** Opening Supplied material block **

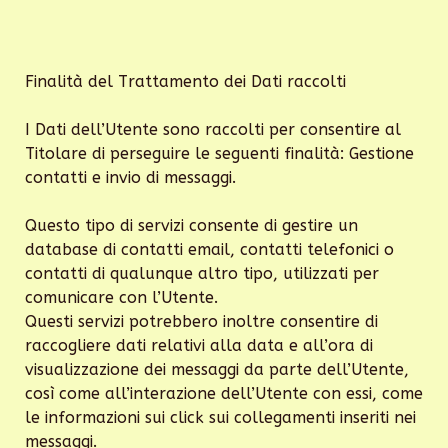
Finalità del Trattamento dei Dati raccolti
I Dati dell’Utente sono raccolti per consentire al
Titolare di perseguire le seguenti finalità: Gestione
contatti e invio di messaggi.
Questo tipo di servizi consente di gestire un
database di contatti email, contatti telefonici o
contatti di qualunque altro tipo, utilizzati per
comunicare con l’Utente.
Questi servizi potrebbero inoltre consentire di
raccogliere dati relativi alla data e all’ora di
visualizzazione dei messaggi da parte dell’Utente,
così come all’interazione dell’Utente con essi, come
le informazioni sui click sui collegamenti inseriti nei
messaggi.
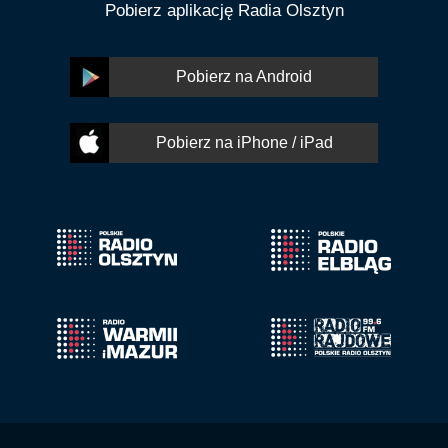
Pobierz aplikację Radia Olsztyn
Pobierz na Android
Pobierz na iPhone / iPad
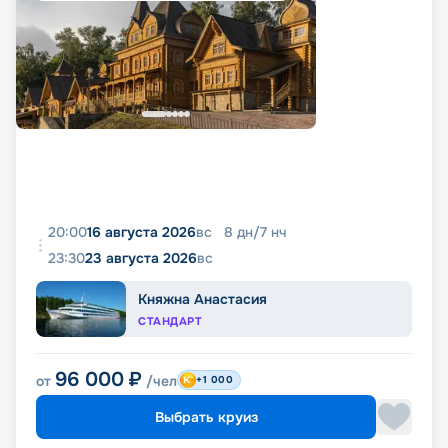
20:00
16 августа 2026
вс
8
дн
/
7
нч
23:30
23 августа 2026
вс
Княжна Анастасия
СТАНДАРТ
96 000
₽
от
/чел
+1 000
Выбрать круиз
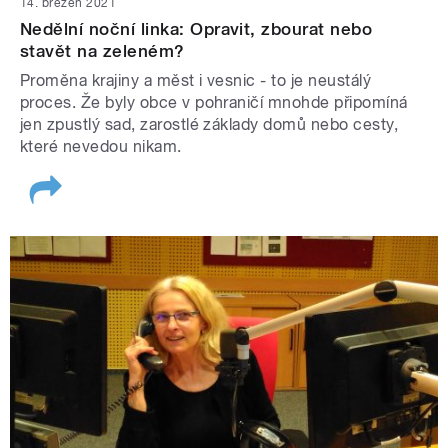
14. březen 2021
Nedělní noční linka: Opravit, zbourat nebo
stavět na zeleném?
Proměna krajiny a měst i vesnic - to je neustálý
proces. Že byly obce v pohraničí mnohde připomíná
jen zpustlý sad, zarostlé základy domů nebo cesty,
které nevedou nikam.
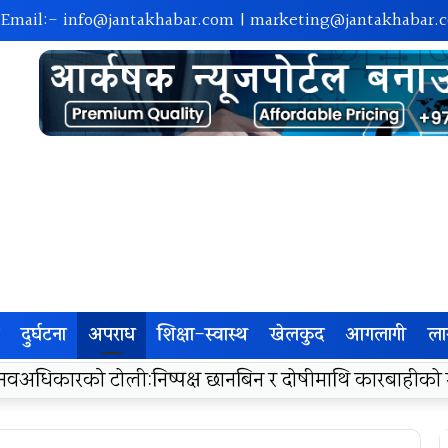
 Email:-
info@jantakhabar.com
|
marketing@jantakhabar.
दुर्घटना
अपराध
शिक्षा-स्वास्थ
खेलकुद
आगलागी
ला
रा अम्बासमा १०५ विपन्न विद्यार्थीलाई शैक्षिक तथा खेलकुद सामग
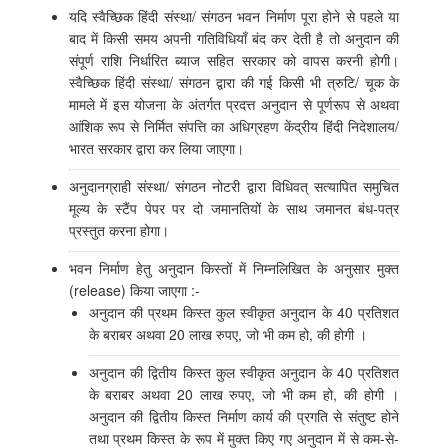
यदि स्वैच्छिक हिंदी संस्था/ संगठन भवन निर्माण पूरा होने से पहले या
बाद में किसी समय अपनी गतिविधियाँ बंद कर देती है तो अनुदान की
संपूर्ण राशि निर्धारित ब्याज सहित सरकार को वापस करनी होगी।
स्वैच्छिक हिंदी संस्था/ संगठन द्वारा की गई किसी भी त्रुटि/ चूक के
मामले में इस योजना के अंतर्गत प्रदत्त अनुदान से पूर्णरूप से अथवा
आंशिक रूप से निर्मित संपत्ति का अधिग्रहण केंद्रीय हिंदी निदेशालय/
भारत सरकार द्वारा कर लिया जाएगा।
अनुदानग्राही संस्था/ संगठन नोटरी द्वारा विधिवत् सत्यापित समुचित
मूल्य के स्टैंप पेपर पर दो जमानतियों के साथ जमानत बंध-पत्र
प्रस्तुत करना होगा।
भवन निर्माण हेतु अनुदान किस्तों में निम्नलिखित के अनुसार मुक्त
(release) किया जाएगा :-
अनुदान की प्रथम किस्त कुल स्वीकृत अनुदान के 40 प्रतिशत
के बराबर अथवा 20 लाख रुपए, जो भी कम हो, की होगी ।
अनुदान की द्वितीय किस्त कुल स्वीकृत अनुदान के 40 प्रतिशत
के बराबर अथवा 20 लाख रुपए, जो भी कम हो, की होगी ।
अनुदान की द्वितीय किस्त निर्माण कार्य की प्रगति से संतुष्ट होने
तथा प्रथम किस्त के रूप में मुक्त किए गए अनुदान में से कम-से-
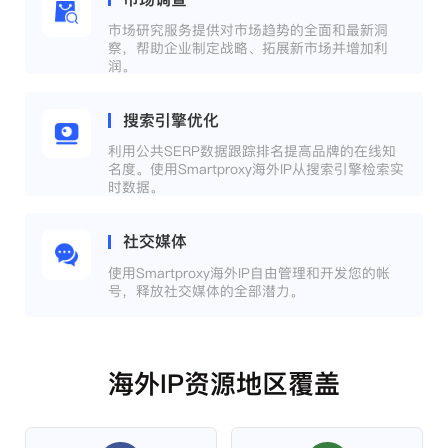
市场研究服务提供对市场趋势的全面和最新洞
察，帮助企业制定战略、拓展新市场并增加利
润。
搜索引擎优化
利用公共SERP数据跟踪排名提高品牌的在线知
名度。使用Smartproxy海外IP从搜索引擎检索实
时数据。
社交媒体
使用Smartproxy海外IP自由管理和开发您的帐
号，释放社交媒体的全部潜力。
海外IP资源地区覆盖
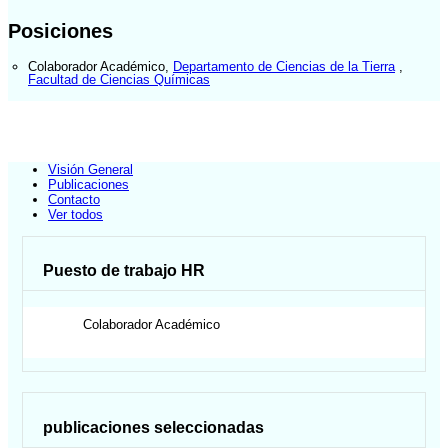
Posiciones
Colaborador Académico
,
Departamento de Ciencias de la Tierra
,
Facultad de Ciencias Químicas
Visión General
Publicaciones
Contacto
Ver todos
Puesto de trabajo HR
Colaborador Académico
publicaciones seleccionadas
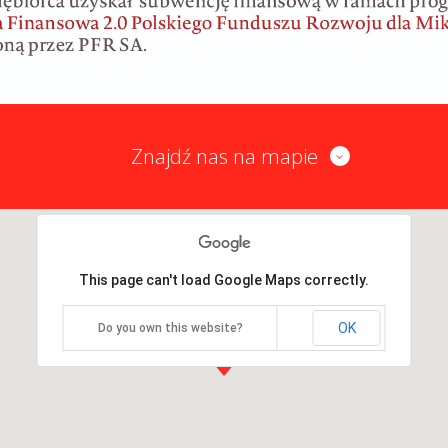
Znajdź nas na mapie
This page can't load Google Maps correctly.
OK
Do you own this website?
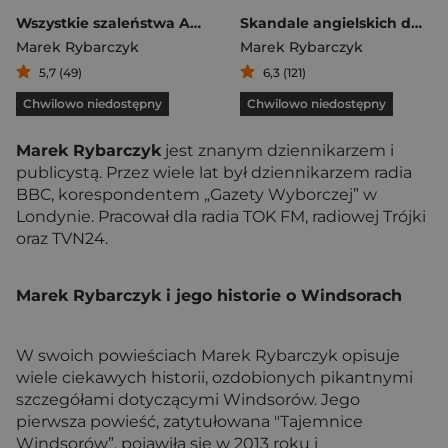
Wszystkie szaleństwa Anglików
Skandale angielskich dworów Prywatne życie arystokracji
Marek Rybarczyk
Marek Rybarczyk
5,7 (49)
6,3 (121)
Chwilowo niedostępny
Chwilowo niedostępny
Marek Rybarczyk
jest znanym dziennikarzem i
publicystą. Przez wiele lat był dziennikarzem radia
BBC, korespondentem „Gazety Wyborczej” w
Londynie. Pracował dla radia TOK FM, radiowej Trójki
oraz TVN24.
Marek Rybarczyk i jego historie o Windsorach
W swoich powieściach Marek Rybarczyk opisuje
wiele ciekawych historii, ozdobionych pikantnymi
szczegółami dotyczącymi Windsorów. Jego
pierwsza powieść, zatytułowana "Tajemnice
Windsorów”, pojawiła się w 2013 roku i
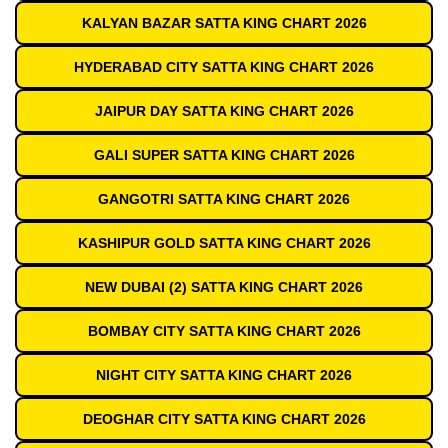
KALYAN BAZAR SATTA KING CHART 2026
HYDERABAD CITY SATTA KING CHART 2026
JAIPUR DAY SATTA KING CHART 2026
GALI SUPER SATTA KING CHART 2026
GANGOTRI SATTA KING CHART 2026
KASHIPUR GOLD SATTA KING CHART 2026
NEW DUBAI (2) SATTA KING CHART 2026
BOMBAY CITY SATTA KING CHART 2026
NIGHT CITY SATTA KING CHART 2026
DEOGHAR CITY SATTA KING CHART 2026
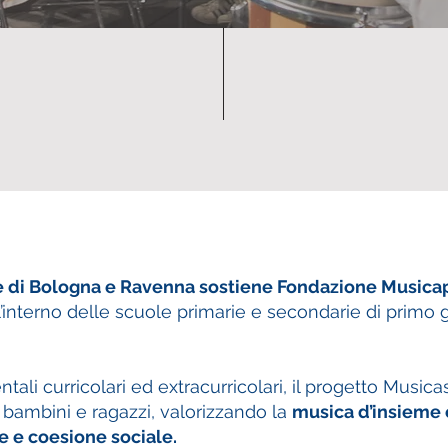
 di Bologna e Ravenna sostiene Fondazione Musica
l’interno delle scuole primarie e secondarie di primo 
tali curricolari ed extracurricolari, il progetto Music
i bambini e ragazzi, valorizzando la
musica d’insieme
le e coesione sociale.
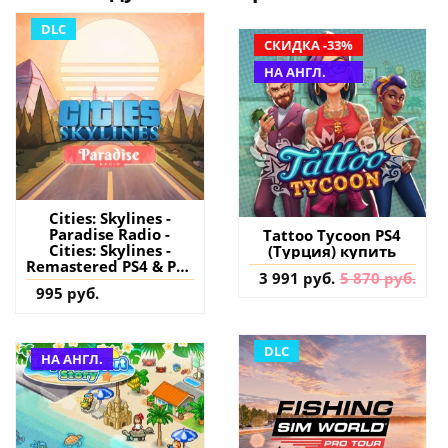
DLC
СКИДКА -33%
НА АНГЛ.
Cities: Skylines -
Paradise Radio -
Tattoo Tycoon PS4
Cities: Skylines -
(Турция) купить
Remastered PS4 & PS5
3 991 руб.
5 870 руб.
(Турция) купить
995 руб.
дополнение на
аккаунт
DLC
НА АНГЛ.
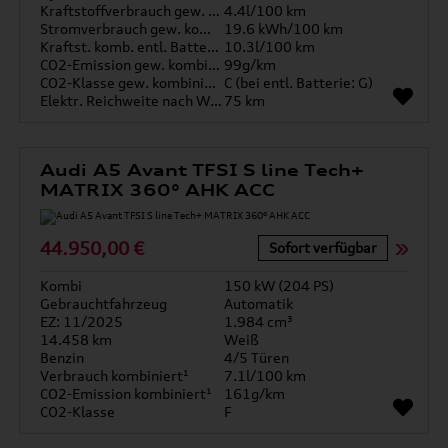
Kraftstoffverbrauch gew. kombiniert
4.4l/100 km
Stromverbrauch gew. kombiniert
19.6 kWh/100 km
Kraftst. komb. entl. Batterie
10.3l/100 km
CO2-Emission gew. kombiniert
99g/km
CO2-Klasse gew. kombiniert
C (bei entl. Batterie: G)
Elektr. Reichweite nach WLTP*
75 km
Audi A5 Avant TFSI S line Tech+
MATRIX 360° AHK ACC
44.950,00 €
Sofort verfügbar
Kombi
150 kW (204 PS)
Gebrauchtfahrzeug
Automatik
EZ: 11/2025
1.984 cm³
14.458 km
Weiß
Benzin
4/5 Türen
Verbrauch kombiniert¹
7.1l/100 km
CO2-Emission kombiniert¹
161g/km
CO2-Klasse
F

** Closing Supplied material block **

» Directions: Return the data above in its exact wording, with none of the pictures.

» Task solution:
Finalità del Trattamento dei Dati raccolti
I Dati dell’Utente sono raccolti per consentire al
Titolare di perseguire le seguenti finalità: Gestione
contatti e invio di messaggi.
Questo tipo di servizi consente di gestire un
database di contatti email, contatti telefonici o
contatti di qualunque altro tipo, utilizzati per
comunicare con l’Utente.
Questi servizi potrebbero inoltre consentire di
raccogliere dati relativi alla data e all’ora di
visualizzazione dei messaggi da parte dell’Utente,
così come all’interazione dell’Utente con essi, come
le informazioni sui click sui collegamenti inseriti nei
messaggi.
Pobierz aplikację Radia Olsztyn
Pobierz na Android
Pobierz na iPhone / iPad
20:00
16 августа 2026
вс
8
дн
/
7
нч
23:30
23 августа 2026
вс
Княжна Анастасия
СТАНДАРТ
96 000
₽
от
/чел
+1 000
Выбрать круиз
14. březen 2021
Nedělní noční linka: Opravit, zbourat nebo
stavět na zeleném?
Proměna krajiny a měst i vesnic - to je neustálý
proces. Že byly obce v pohraničí mnohde připomíná
jen zpustlý sad, zarostlé základy domů nebo cesty,
které nevedou nikam.
 Email:-
info@jantakhabar.com
|
marketing@jantakhabar.
दुर्घटना
अपराध
शिक्षा-स्वास्थ
खेलकुद
आगलागी
ला
रा अम्बासमा १०५ विपन्न विद्यार्थीलाई शैक्षिक तथा खेलकुद सामग
यदि स्वैच्छिक हिंदी संस्था/ संगठन भवन निर्माण पूरा होने से पहले या
बाद में किसी समय अपनी गतिविधियाँ बंद कर देती है तो अनुदान की
संपूर्ण राशि निर्धारित ब्याज सहित सरकार को वापस करनी होगी।
स्वैच्छिक हिंदी संस्था/ संगठन द्वारा की गई किसी भी त्रुटि/ चूक के
मामले में इस योजना के अंतर्गत प्रदत्त अनुदान से पूर्णरूप से अथवा
आंशिक रूप से निर्मित संपत्ति का अधिग्रहण केंद्रीय हिंदी निदेशालय/
भारत सरकार द्वारा कर लिया जाएगा।
अनुदानग्राही संस्था/ संगठन नोटरी द्वारा विधिवत् सत्यापित समुचित
मूल्य के स्टैंप पेपर पर दो जमानतियों के साथ जमानत बंध-पत्र
प्रस्तुत करना होगा।
भवन निर्माण हेतु अनुदान किस्तों में निम्नलिखित के अनुसार मुक्त
(release) किया जाएगा :-
अनुदान की प्रथम किस्त कुल स्वीकृत अनुदान के 40 प्रतिशत
के बराबर अथवा 20 लाख रुपए, जो भी कम हो, की होगी ।
अनुदान की द्वितीय किस्त कुल स्वीकृत अनुदान के 40 प्रतिशत
के बराबर अथवा 20 लाख रुपए, जो भी कम हो, की होगी ।
अनुदान की द्वितीय किस्त निर्माण कार्य की प्रगति से संतुष्ट होने
तथा प्रथम किस्त के रूप में मुक्त किए गए अनुदान में से कम-से-
市场研究服务提供对市场趋势的全面和最新洞
察，帮助企业制定战略、拓展新市场并增加利
润。
搜索引擎优化
利用公共SERP数据跟踪排名提高品牌的在线知
名度。使用Smartproxy海外IP从搜索引擎检索实
时数据。
社交媒体
使用Smartproxy海外IP自由管理和开发您的帐
号，释放社交媒体的全部潜力。
海外IP资源地区覆盖
Posiciones
Colaborador Académico
,
Departamento de Ciencias de la Tierra
,
Facultad de Ciencias Químicas
Visión General
Publicaciones
Contacto
Ver todos
Puesto de trabajo HR
Colaborador Académico
publicaciones seleccionadas
Znajdź nas na mapie
This page can't load Google Maps correctly.
OK
Do you own this website?
Wszystkie szaleństwa Anglików
Skandale angielskich dworów Prywatne życie arystokracji
Marek Rybarczyk
Marek Rybarczyk
5,7 (49)
6,3 (121)
Chwilowo niedostępny
Chwilowo niedostępny
Marek Rybarczyk
jest znanym dziennikarzem i
publicystą. Przez wiele lat był dziennikarzem radia
BBC, korespondentem „Gazety Wyborczej” w
Londynie. Pracował dla radia TOK FM, radiowej Trójki
oraz TVN24.
Marek Rybarczyk i jego historie o Windsorach
W swoich powieściach Marek Rybarczyk opisuje
wiele ciekawych historii, ozdobionych pikantnymi
szczegółami dotyczącymi Windsorów. Jego
pierwsza powieść, zatytułowana "Tajemnice
Windsorów”, pojawiła się w 2013 roku i
KALYAN BAZAR SATTA KING CHART 2026
HYDERABAD CITY SATTA KING CHART 2026
JAIPUR DAY SATTA KING CHART 2026
GALI SUPER SATTA KING CHART 2026
GANGOTRI SATTA KING CHART 2026
KASHIPUR GOLD SATTA KING CHART 2026
NEW DUBAI (2) SATTA KING CHART 2026
BOMBAY CITY SATTA KING CHART 2026
NIGHT CITY SATTA KING CHART 2026
DEOGHAR CITY SATTA KING CHART 2026
 di Bologna e Ravenna sostiene Fondazione Musica
l’interno delle scuole primarie e secondarie di primo 
tali curricolari ed extracurricolari, il progetto Music
i bambini e ragazzi, valorizzando la
musica d’insieme
le e coesione sociale.
DLC
СКИДКА -33%
НА АНГЛ.
Cities: Skylines -
Paradise Radio -
Tattoo Tycoon PS4
Cities: Skylines -
(Турция) купить
Remastered PS4 & PS5
3 991 руб.
5 870 руб.
(Турция) купить
995 руб.
дополнение на
аккаунт
DLC
НА АНГЛ.
Kraftstoffverbrauch gew. kombiniert
4.4l/100 km
Stromverbrauch gew. kombiniert
19.6 kWh/100 km
Kraftst. komb. entl. Batterie
10.3l/100 km
CO2-Emission gew. kombiniert
99g/km
CO2-Klasse gew. kombiniert
C (bei entl. Batterie: G)
Elektr. Reichweite nach WLTP*
75 km
Audi A5 Avant TFSI S line Tech+
MATRIX 360° AHK ACC
44.950,00 €
Sofort verfügbar
Kombi
150 kW (204 PS)
Gebrauchtfahrzeug
Automatik
EZ: 11/2025
1.984 cm³
14.458 km
Weiß
Benzin
4/5 Türen
Verbrauch kombiniert¹
7.1l/100 km
CO2-Emission kombiniert¹
161g/km
CO2-Klasse
F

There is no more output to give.